The State Liquor Authority (SLA) denied the application of Dennis D. Claire to remove his premises licensed for retail sales three times. After the third denial Claire petitioned this court pursuant to article 78 of the Civil Practice Act, to review the most recent of these determinations.
In 1954 Claire was licensed to operate a liquor store. Seventeen months later his application to move was denied. Another six months went by and he asked for a transfer to his present location, which was of course granted (June 5, 1956). Then, in October, 1960, he sought the first of his three unsuccessful attempts to move from this spot.
According to petitioner, his reasons for removal are to bring him closer to his present customers, provide them more parking area, and to switch sides of the road to eliminate cross-over traffic on a congested highway. Respondent in essence notes in justifying its acts that not only is the area of proposed removal sufficiently licensed, but that its suspicion is that Claire is motivated primarily by monetary considerations, notwithstanding 1961 gross sales of nearly $300,000. The disapproval of the third application, dated May 7, 1963, gives as reason therefor that “Area is sufficiently licensed.” Petitioner here argues that, aside from there being insufficient licensing in the removal area in his view, the four-word reason for denial of his appli*669cation is improper and ineffectual as a matter of law. He opines that this peremptory rejection, unsupported by any factual statement, must be set aside as conclusory, unstatutory in the standard apparently applied, and arbitrary. The Authority relies on the record before it in support of its assertedly proper exercise of discretion.
Implicit in respondent’s position herein is the adequacy of its reason given for denial. The Alcoholic Beverage Control (“ ABC ”) Law clearly states policy and intent: in section 2 as ‘ ‘ for the protection, health, welfare and safety of the people of the state ’ ’ in granting the 'SLA power ‘ ‘ to determine * * * location of premises licensed in subdivision 1 of section 101-c, to eliminate destruction of “ the statutory plan for location of off premises liquor and wine stores in neighborhood communities which most effectively serves public convenience and advantage ”. Licenses are confined to premises for which issued in the discretion of the SLA (§ 111), although the courts may review failure or refusal to approve transfers (§ 121, subd. 6).
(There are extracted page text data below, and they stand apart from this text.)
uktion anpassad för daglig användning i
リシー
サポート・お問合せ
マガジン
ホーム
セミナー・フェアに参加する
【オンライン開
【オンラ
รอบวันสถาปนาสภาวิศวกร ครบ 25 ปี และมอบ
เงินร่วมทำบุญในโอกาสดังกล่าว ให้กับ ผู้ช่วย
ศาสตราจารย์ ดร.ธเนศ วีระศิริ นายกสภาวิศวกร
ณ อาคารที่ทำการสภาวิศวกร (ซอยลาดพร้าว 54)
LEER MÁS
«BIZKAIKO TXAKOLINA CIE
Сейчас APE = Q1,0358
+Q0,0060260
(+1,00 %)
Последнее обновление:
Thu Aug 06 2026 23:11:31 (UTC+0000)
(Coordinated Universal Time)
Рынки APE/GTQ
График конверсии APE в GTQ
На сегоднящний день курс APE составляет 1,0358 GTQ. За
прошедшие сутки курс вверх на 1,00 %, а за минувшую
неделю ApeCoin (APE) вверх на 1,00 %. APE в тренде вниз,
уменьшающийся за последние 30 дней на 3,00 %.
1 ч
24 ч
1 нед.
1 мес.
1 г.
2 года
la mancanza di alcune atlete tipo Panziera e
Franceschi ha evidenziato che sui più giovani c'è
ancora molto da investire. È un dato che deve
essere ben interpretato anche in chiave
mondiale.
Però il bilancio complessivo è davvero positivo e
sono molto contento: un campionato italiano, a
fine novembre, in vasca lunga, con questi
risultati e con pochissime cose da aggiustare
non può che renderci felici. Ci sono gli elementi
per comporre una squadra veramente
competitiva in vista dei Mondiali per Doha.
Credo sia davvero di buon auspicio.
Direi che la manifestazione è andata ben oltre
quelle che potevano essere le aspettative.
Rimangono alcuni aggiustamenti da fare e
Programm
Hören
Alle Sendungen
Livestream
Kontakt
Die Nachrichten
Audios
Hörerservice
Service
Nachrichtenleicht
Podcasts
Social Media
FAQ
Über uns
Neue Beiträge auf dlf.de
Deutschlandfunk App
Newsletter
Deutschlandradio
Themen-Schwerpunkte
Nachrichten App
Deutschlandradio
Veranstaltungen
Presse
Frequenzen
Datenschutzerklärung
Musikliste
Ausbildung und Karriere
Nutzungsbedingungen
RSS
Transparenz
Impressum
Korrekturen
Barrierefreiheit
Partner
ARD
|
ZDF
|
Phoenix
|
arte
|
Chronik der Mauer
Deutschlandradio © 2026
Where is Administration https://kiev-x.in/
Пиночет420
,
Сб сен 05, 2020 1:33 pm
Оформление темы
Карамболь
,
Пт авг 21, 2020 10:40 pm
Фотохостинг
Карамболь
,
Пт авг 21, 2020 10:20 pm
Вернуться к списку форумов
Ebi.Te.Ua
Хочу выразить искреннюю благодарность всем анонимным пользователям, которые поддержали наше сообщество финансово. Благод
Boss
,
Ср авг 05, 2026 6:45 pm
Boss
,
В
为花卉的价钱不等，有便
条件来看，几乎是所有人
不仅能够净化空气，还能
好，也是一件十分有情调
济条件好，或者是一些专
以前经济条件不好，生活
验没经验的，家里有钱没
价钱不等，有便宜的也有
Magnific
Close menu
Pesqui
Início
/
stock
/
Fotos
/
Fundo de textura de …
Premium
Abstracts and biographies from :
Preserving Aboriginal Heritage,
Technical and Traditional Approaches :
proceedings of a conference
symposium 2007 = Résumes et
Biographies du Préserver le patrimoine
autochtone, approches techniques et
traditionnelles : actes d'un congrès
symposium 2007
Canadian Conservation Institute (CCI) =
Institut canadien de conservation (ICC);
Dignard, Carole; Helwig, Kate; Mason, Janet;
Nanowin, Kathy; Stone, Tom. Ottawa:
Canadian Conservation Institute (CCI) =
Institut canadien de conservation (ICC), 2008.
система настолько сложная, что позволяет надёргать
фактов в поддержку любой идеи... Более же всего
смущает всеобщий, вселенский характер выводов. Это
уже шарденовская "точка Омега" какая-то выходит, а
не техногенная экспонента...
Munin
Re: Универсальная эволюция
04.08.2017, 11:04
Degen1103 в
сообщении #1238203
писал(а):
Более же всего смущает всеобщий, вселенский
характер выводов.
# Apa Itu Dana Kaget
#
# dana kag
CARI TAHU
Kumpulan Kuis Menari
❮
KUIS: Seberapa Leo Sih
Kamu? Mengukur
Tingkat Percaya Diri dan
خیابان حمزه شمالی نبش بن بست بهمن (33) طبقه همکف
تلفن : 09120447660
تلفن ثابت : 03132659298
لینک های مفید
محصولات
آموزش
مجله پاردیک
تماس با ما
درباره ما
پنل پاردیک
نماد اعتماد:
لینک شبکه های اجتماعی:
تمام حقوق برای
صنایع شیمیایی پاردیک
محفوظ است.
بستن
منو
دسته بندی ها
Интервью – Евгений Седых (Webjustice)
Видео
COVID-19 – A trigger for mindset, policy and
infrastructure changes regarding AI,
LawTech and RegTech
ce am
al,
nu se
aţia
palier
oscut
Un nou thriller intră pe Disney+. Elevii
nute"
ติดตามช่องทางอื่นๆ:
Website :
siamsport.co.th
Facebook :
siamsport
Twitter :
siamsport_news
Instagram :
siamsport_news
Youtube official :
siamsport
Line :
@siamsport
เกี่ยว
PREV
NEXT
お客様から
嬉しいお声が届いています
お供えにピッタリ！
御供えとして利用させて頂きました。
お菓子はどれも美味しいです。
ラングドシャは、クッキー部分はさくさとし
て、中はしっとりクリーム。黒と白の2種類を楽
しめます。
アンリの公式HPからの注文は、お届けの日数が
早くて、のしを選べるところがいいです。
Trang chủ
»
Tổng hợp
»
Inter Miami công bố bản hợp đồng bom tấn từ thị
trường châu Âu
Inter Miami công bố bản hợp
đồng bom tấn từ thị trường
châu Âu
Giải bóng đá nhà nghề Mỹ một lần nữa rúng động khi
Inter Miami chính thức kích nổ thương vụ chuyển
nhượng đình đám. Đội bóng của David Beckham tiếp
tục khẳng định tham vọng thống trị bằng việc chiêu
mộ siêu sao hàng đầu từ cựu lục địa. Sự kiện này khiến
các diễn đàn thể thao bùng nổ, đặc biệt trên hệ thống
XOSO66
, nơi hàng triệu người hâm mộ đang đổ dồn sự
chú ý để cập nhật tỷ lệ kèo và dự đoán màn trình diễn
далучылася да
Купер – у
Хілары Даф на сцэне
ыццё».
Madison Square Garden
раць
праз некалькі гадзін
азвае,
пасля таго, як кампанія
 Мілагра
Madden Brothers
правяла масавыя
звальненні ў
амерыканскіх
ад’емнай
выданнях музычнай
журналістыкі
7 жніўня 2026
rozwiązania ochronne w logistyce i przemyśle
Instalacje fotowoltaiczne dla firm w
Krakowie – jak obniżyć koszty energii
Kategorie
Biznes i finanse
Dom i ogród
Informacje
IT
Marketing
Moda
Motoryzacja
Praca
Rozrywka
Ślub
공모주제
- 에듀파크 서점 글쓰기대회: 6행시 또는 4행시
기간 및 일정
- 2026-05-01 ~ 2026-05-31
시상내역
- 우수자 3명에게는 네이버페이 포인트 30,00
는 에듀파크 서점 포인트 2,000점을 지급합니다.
In reviewing the determination of the respondent the scope and limitation of that review must first be defined. If in refusing this transfer the Authority did not properly state its findings and reasoning the decision must be remanded without further inquiry. Judge Lewis, in Matter of Barry v. O’Connell (303 N. Y. 46, 50), stated the primary concern of the reviewer to be “ the legal adequacy of [the] determination and the stated ‘ reasons therefor’.” The statement in that case, refusing the issuance of a license, was held conclusory and inadequate. Subdivision 2 of section 54 of the ABC Law mandating the expression and filing of reasons for nonissuance made the latter also indispensable for any judicial scrutiny. But this case dealt with issuance and nonissuance of a license. The statute distinguishes issuance and transfer procedurally, and only about one year subsequent to the Barry decision (supra) was the ABC Law amended to provide, for the first time, review of refusal to allow the transfer of a license (§ 121, subd. 6).
There is divergent opinion on the existence or not of a distinction in treatment on a proceeding such as the one now before this court and one involving issuance of a license. In Matter of Bosco v. New York State Liq. Auth. (20 Misc 2d 115, 116 affd. 10 A D 2d 629) it was held that “ Since no hearing is required it is not necessary for the Authority to make specific or formal findings of fact ” where the Authority denied a license transfer. (Contra, Matter of Williamson v. New York State Liq. Auth., 38 Misc 2d 976.) However, Judge Fuld of the Court of Appeals, who concurred reluctantly in Matter of Barry v. O’Connell (303 *670N. Y. 46, supra) more recently wrote for a 4-to-3 majority of the court that “ If an administrative agency acts within permissible limits of the law and its conclusions find reasonable support in the record, its determination is conclusive.” (Matter of Swalbach v. State Liq. Auth., 7 N Y 2d 518, 526.) It may be concluded that, with specific reference to applications by licensees for transfer, the Authority acts in an administrative capacity rather than quasi-judicially. Therefore, the entire record, including the results of respondent’s ex parte investigation are subject to examination for the purpose of now learning if the action taken was or was not arbitrary and capricious. The case of Rochester Colony v. Hostetter, is right to this same point (19 A D 2d 250).
The statement that sufficient servicing exists for the area of petitioner’s proposed removal is supported in the record before this court. Surely the discretionary power of the Authority cannot be limited in its exercise to a certain mileage radius limitation, as argued impliedly by Claire. The determination made does not pass into the realm of capriciousness. There is here a difference of opinion between these parties, and respondent must prevail since that difference on the record is not arbitrary so far as the State Liquor Authority is concerned. This proceeding is therefore dismissed.